P.J. O'Rourke: Driving Like Crazy: Thirty Years of Vehicular Hell-Bending

From Car and Driver

Driving Like Crazy: Thirty Years of Vehicular Hell-Bending, by P.J. O’Rourke, Atlantic Monthly Press, $24

Humorist and occasional C/D contributor P.J. O’Rourke, the son and grandson of car dealers in Ohio, has released this anthology of stories, collected principally from Car and Driver and Automobile.

Several are set in Baja, including C/D’s ill-advised 1983 comparison test, in which every car was wrecked or drowned. “We decided that driving at night was dangerous,” O’Rourke recalls. “Unfortunately, it was night when we decided this. Csaba Csere promptly hit a cow. It did a flip, leaving two pointy horn dents in the roof of a Dodge 600ES. Also, the radiator was crushed. We pushed the Dodge 60 miles to Cabo with an Audi 5000S. Then we all got sick.”

Driving across India in a Land Rover, O’Rourke recalls tallying the daily Tata wrecks. “Probable loss of life was needed to make the list,” he insisted. At the end of one particularly gruesome day, he shouted to his companions, “That’s 25 fatals! I had the over! I win today’s truck-wreck pool!” He added that Calcutta “appeared to be an educational diorama: the History of Mess.”

O’Rourke goes on to describe how to drive a 1956 Buick cross-country (it broke down every day), how to ride a Harley with David E. Davis Jr., and how to intimidate male drivers in L.A while piloting a ’67 Mustang obtained from Rent-a-Wreck.
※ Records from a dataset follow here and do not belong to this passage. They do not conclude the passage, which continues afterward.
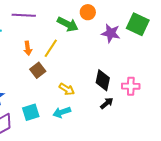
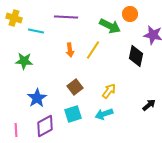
brown square: (38, 70) -> (75, 87), moved
black diamond: (103, 80) -> (136, 56), moved
yellow arrow: (67, 89) -> (109, 91), turned -84

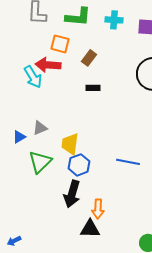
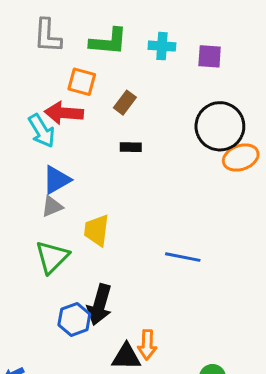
blue triangle: (19, 137) -> (56, 180), moved, size x1.5
blue hexagon: (79, 165) -> (74, 319), moved
orange arrow: (98, 209) -> (147, 345), moved

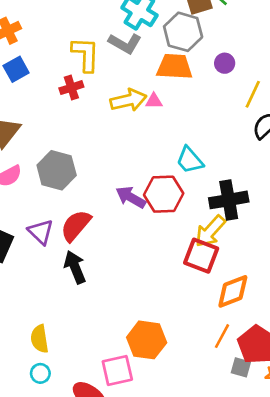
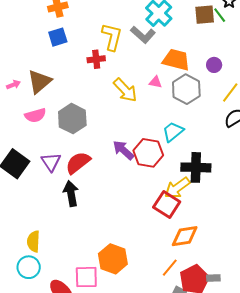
gray hexagon: (183, 32) -> (186, 89), moved
yellow arrow: (128, 100) -> (125, 90), moved, turned 48
cyan trapezoid: (190, 160) -> (173, 132), turned 80
cyan circle: (40, 373) -> (29, 267), size x1.5

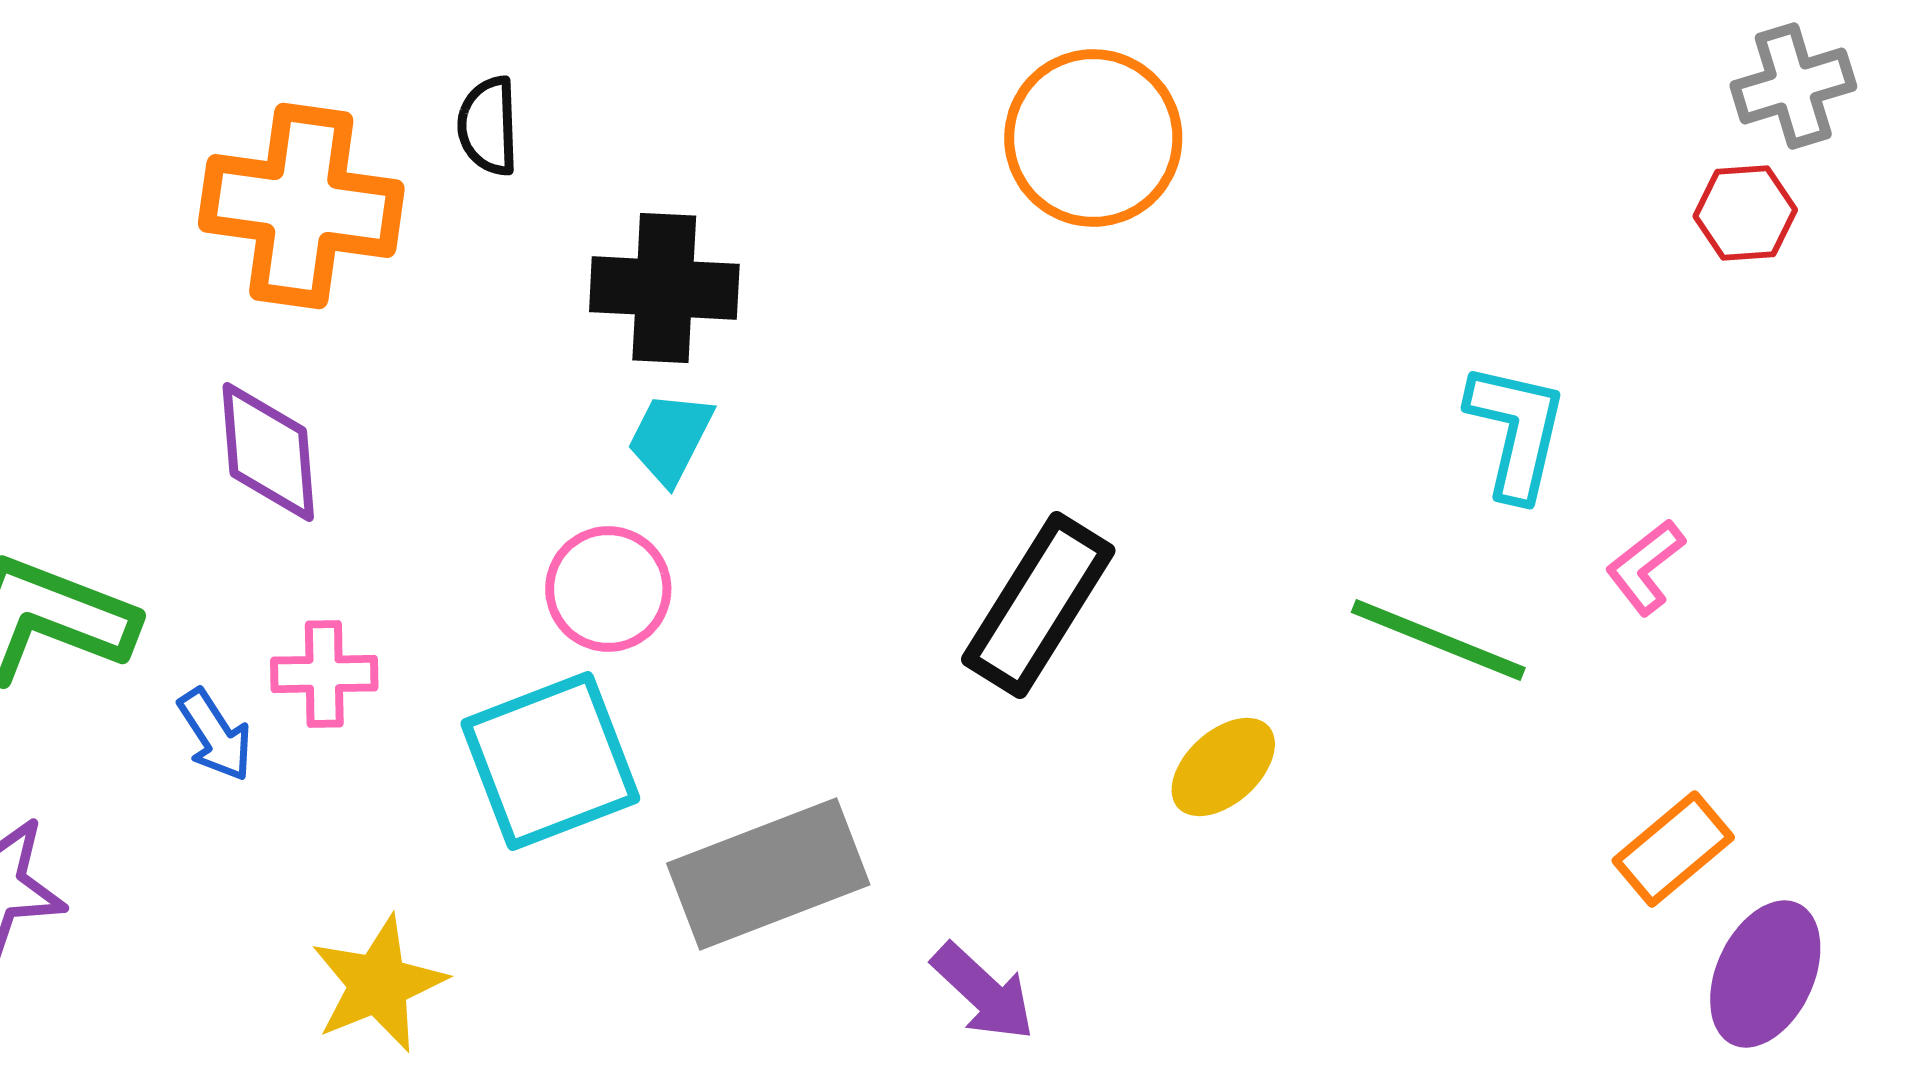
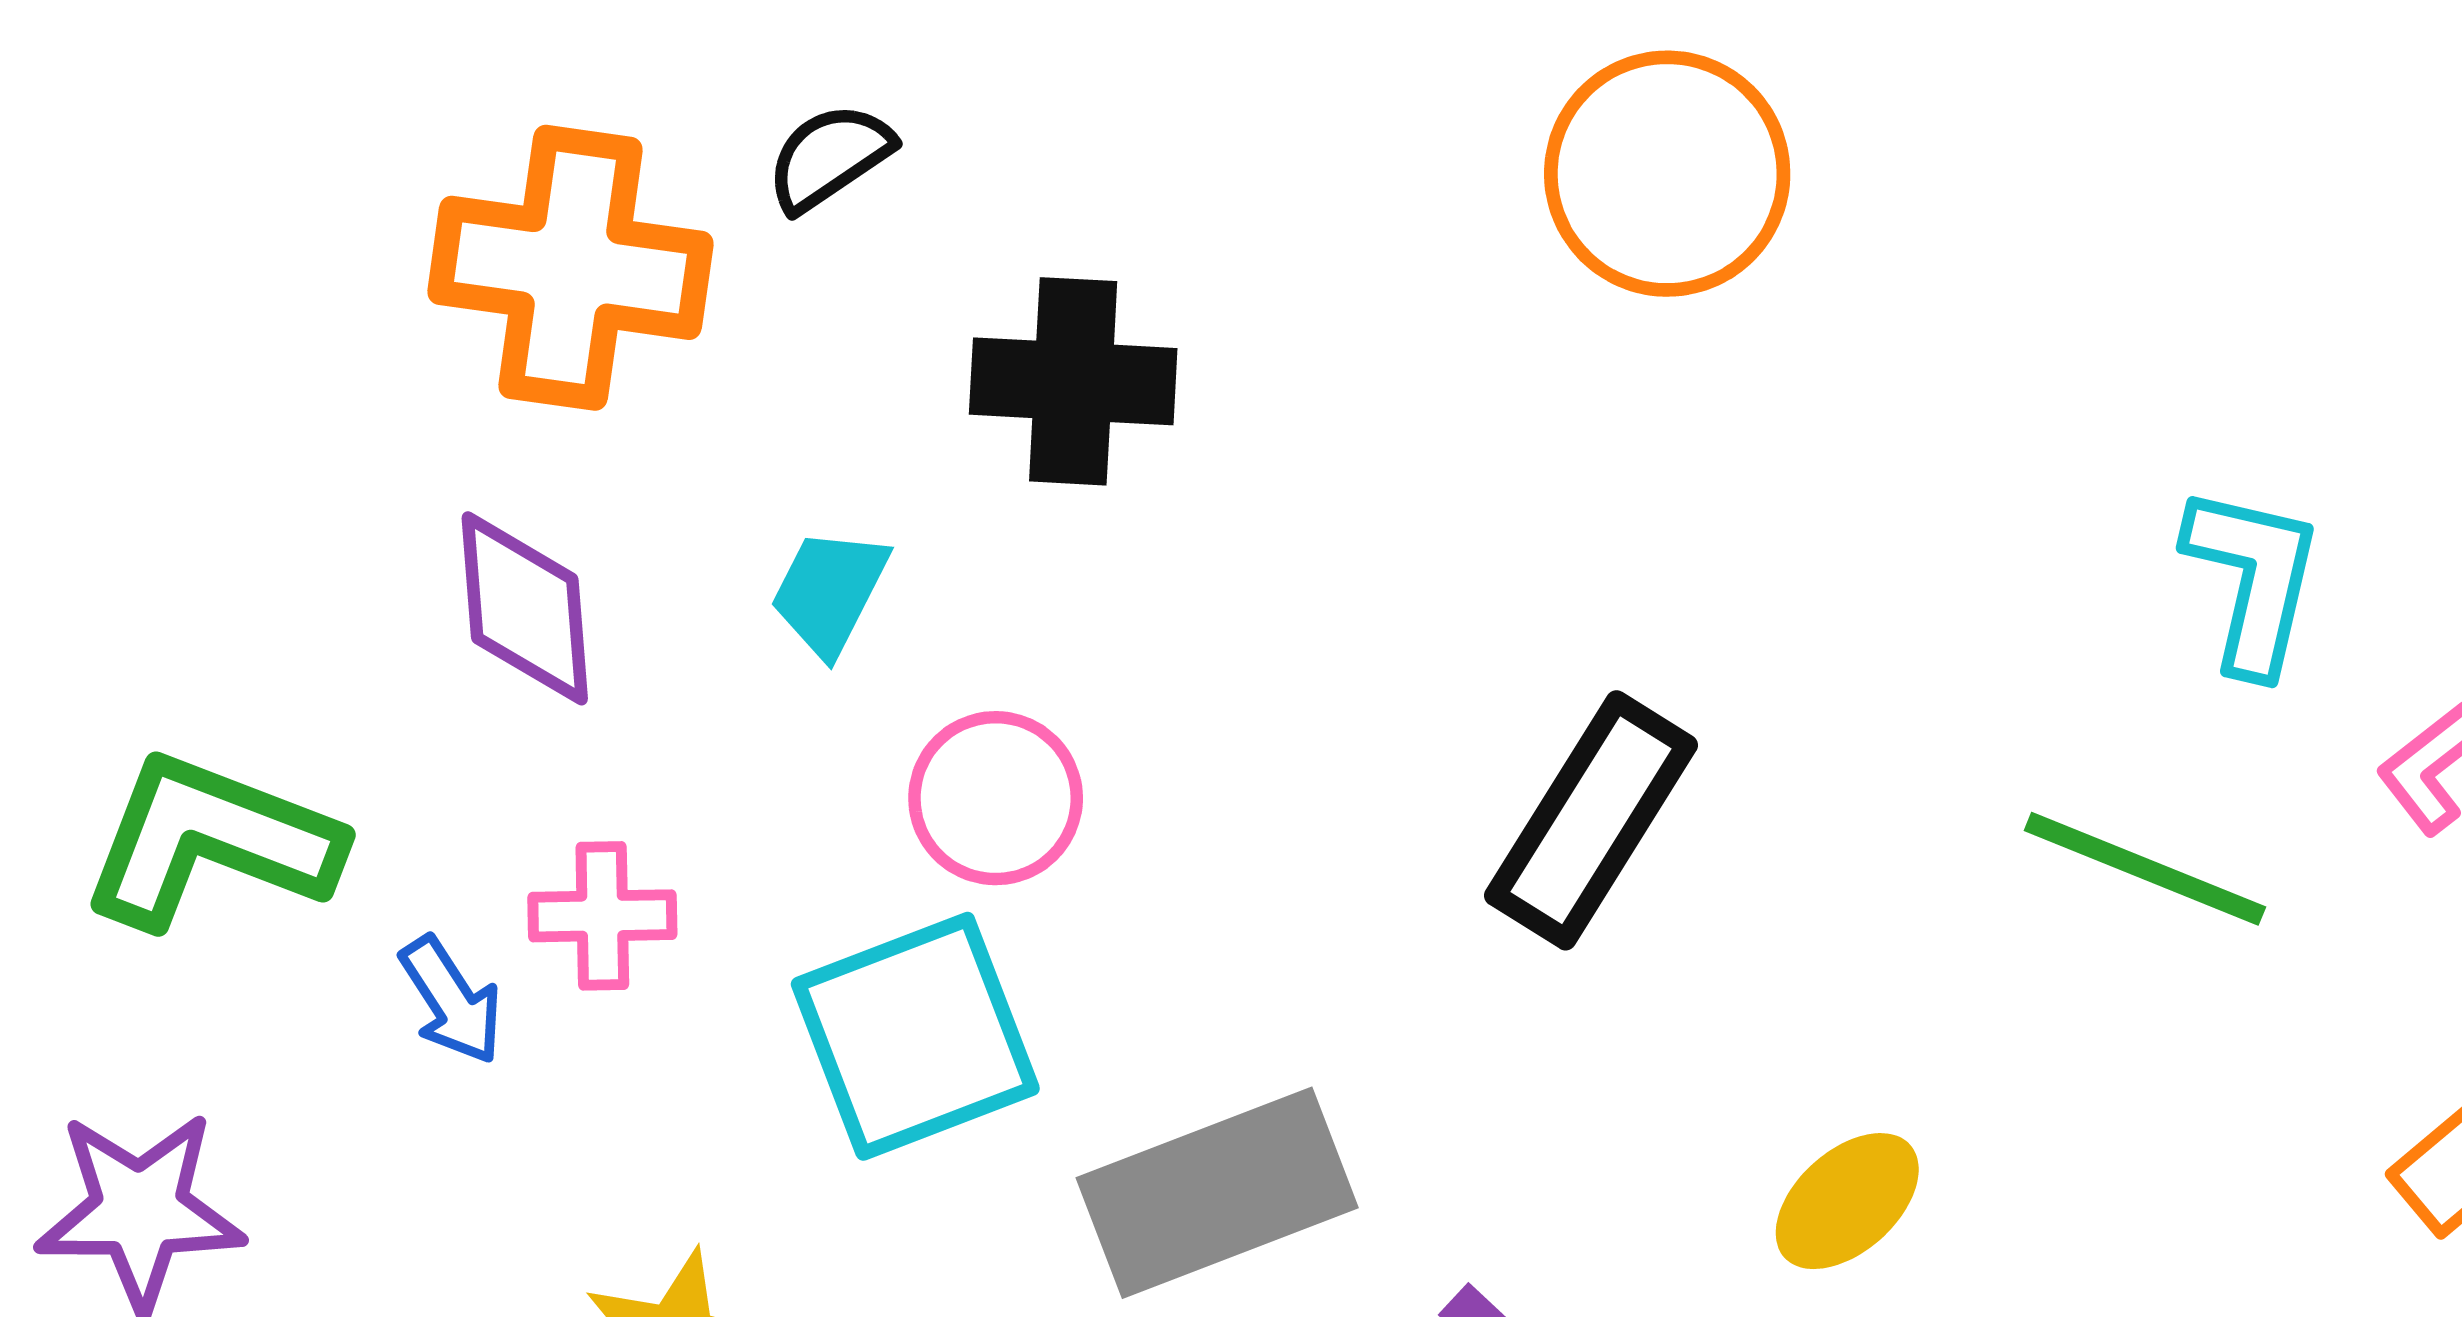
black semicircle: (488, 126) -> (829, 157), turned 58
cyan trapezoid: (670, 438) -> (829, 592), moved
yellow ellipse: (1223, 767) -> (1847, 1201), moved

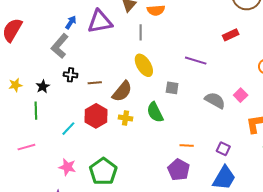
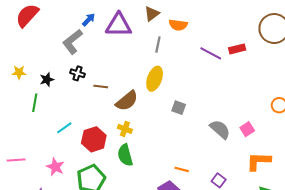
red rectangle: (231, 35) -> (237, 49), moved
purple line: (196, 61) -> (211, 53), moved
yellow ellipse: (144, 65) -> (155, 79), turned 40
green semicircle: (155, 112) -> (125, 155), moved
red hexagon: (96, 116) -> (94, 139), moved
pink line: (26, 147) -> (16, 160), moved

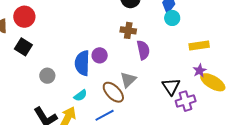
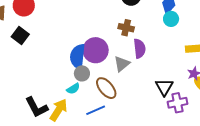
purple circle: (100, 55) -> (96, 50), size x1.6
gray circle: (47, 76) -> (82, 73), moved
gray triangle: (128, 80) -> (122, 64), moved

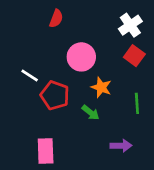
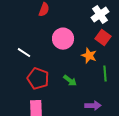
orange star: (101, 87) -> (89, 56), moved
red pentagon: (55, 95) -> (38, 79), moved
His tactic was to fill up their rearview mirrors with “a full nine yards of ruptured Mustang grille with one headlight pointed at Voyager 2 and the other searching for nightcrawlers.”

Driving Like Crazy is funny, all of it, aside from some gratuitous shots at Barack Obama, whose goal, O’Rourke reckons, is to relieve all Americans of their car keys.